> WHAT TO PRODUCE:
Return each line of the entries that holds the string "vous".

> RECORDED INFORMATION:
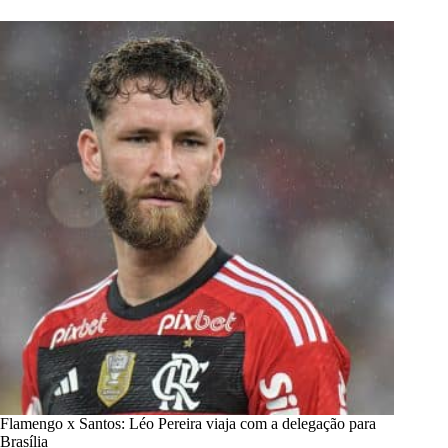
Flamengo x Santos: Léo Pereira viaja com a delegação para
Brasília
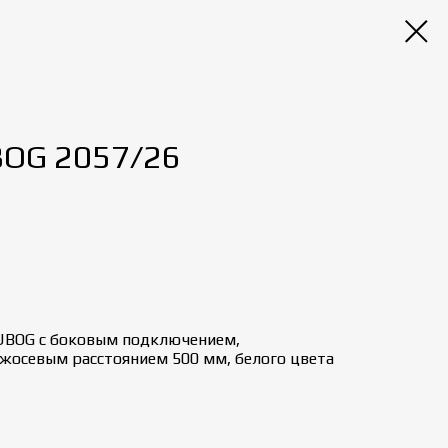
BOG 2057/26
UBOG с боковым подключением,
ежосевым расстоянием 500 мм, белого цвета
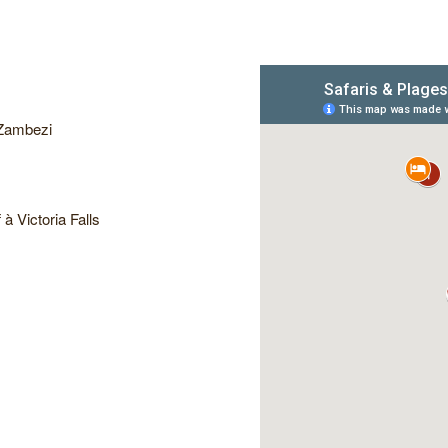
’Zambezi
à Victoria Falls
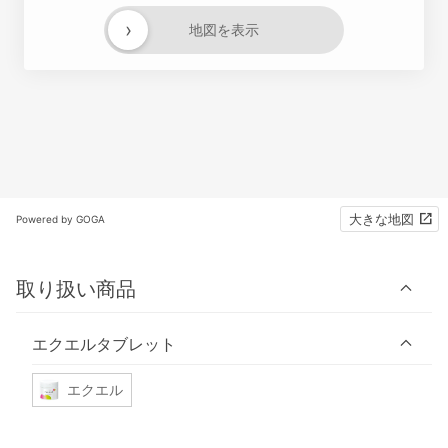
›
地図を表示
大きな地図
Powered by GOGA
取り扱い商品
エクエルタブレット
エクエル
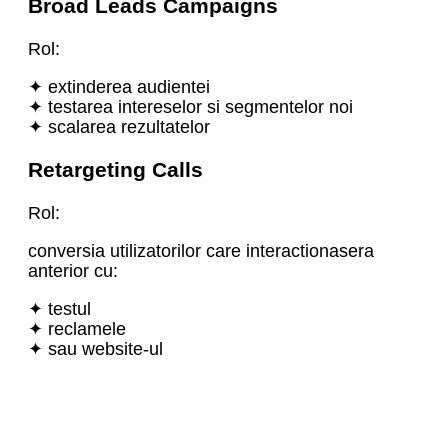
Broad Leads Campaigns
Rol:
✦ extinderea audientei
✦ testarea intereselor si segmentelor noi
✦ scalarea rezultatelor
Retargeting Calls
Rol:
conversia utilizatorilor care interactionasera
anterior cu:
✦ testul
✦ reclamele
✦ sau website-ul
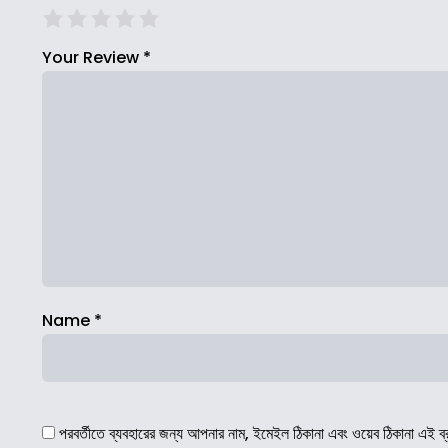
Your Review
*
Name
*
পরবর্তীতে ব্যবহারের জন্য আপনার নাম, ইমেইল ঠিকানা এবং ওয়েব ঠিকানা এই ব্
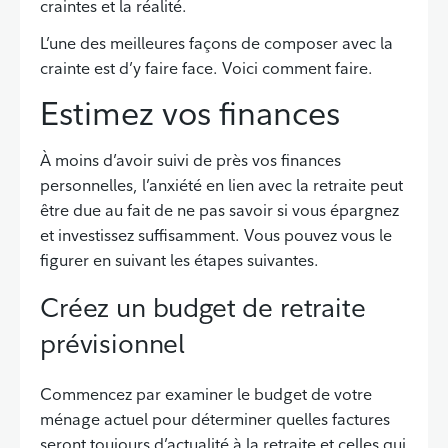
craintes et la réalité.
L’une des meilleures façons de composer avec la
crainte est d’y faire face. Voici comment faire.
Estimez vos finances
À moins d’avoir suivi de près vos finances
personnelles, l’anxiété en lien avec la retraite peut
être due au fait de ne pas savoir si vous épargnez
et investissez suffisamment. Vous pouvez vous le
figurer en suivant les étapes suivantes.
Créez un budget de retraite
prévisionnel
Commencez par examiner le budget de votre
ménage actuel pour déterminer quelles factures
seront toujours d’actualité à la retraite et celles qui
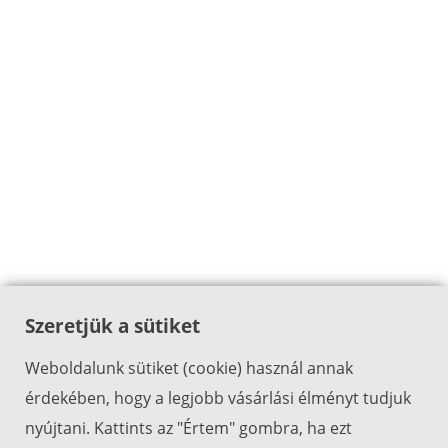
Szeretjük a sütiket
Weboldalunk sütiket (cookie) használ annak
érdekében, hogy a legjobb vásárlási élményt tudjuk
nyújtani. Kattints az "Értem" gombra, ha ezt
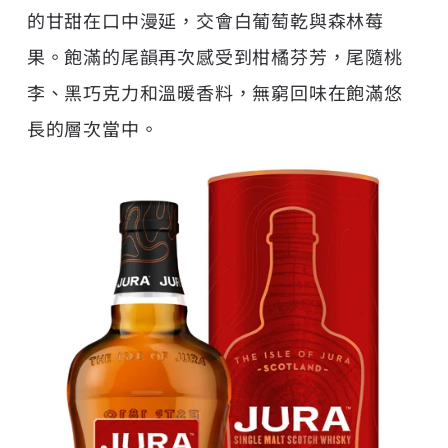
的甘甜在口中漫延，交會白葡萄乾與森林莓
果。飽滿的尾韻再次感受到柑橘芬芳，尾隨桃
李、黑巧克力和溫暖香料，無窮回味在飽滿悠
長的層次當中。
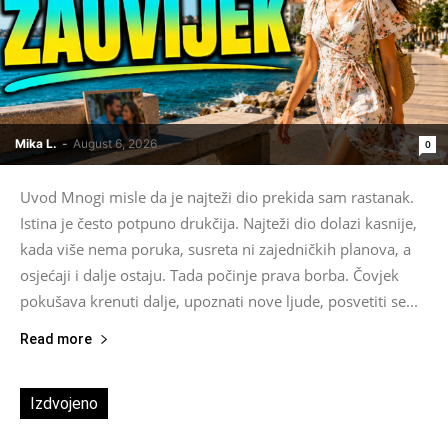
Mika L.
-
August 6, 2026
0
Uvod Mnogi misle da je najteži dio prekida sam rastanak.
Istina je često potpuno drukčija. Najteži dio dolazi kasnije,
kada više nema poruka, susreta ni zajedničkih planova, a
osjećaji i dalje ostaju. Tada počinje prava borba. Čovjek
pokušava krenuti dalje, upoznati nove ljude, posvetiti se...
Read more
Izdvojeno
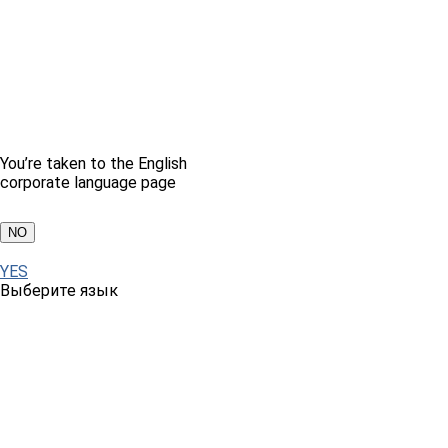
You’re taken to the English
corporate language page
NO
YES
Выберите язык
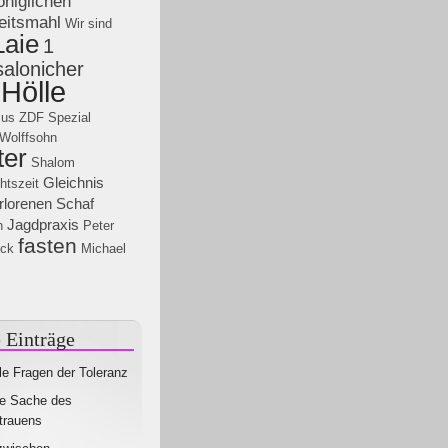
niglichen
eitsmahl
Wir sind
Laie
1
alonicher
Hölle
mus
ZDF Spezial
 Wolffsohn
ter
Shalom
Gleichnis
htszeit
rlorenen Schaf
Jagdpraxis
h
Peter
fasten
ck
Michael
 Einträge
le Fragen der Toleranz
e Sache des
trauens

> RESULT OF THE EXERCISE:
être due au fait de ne pas savoir si vous épargnez
et investissez suffisamment. Vous pouvez vous le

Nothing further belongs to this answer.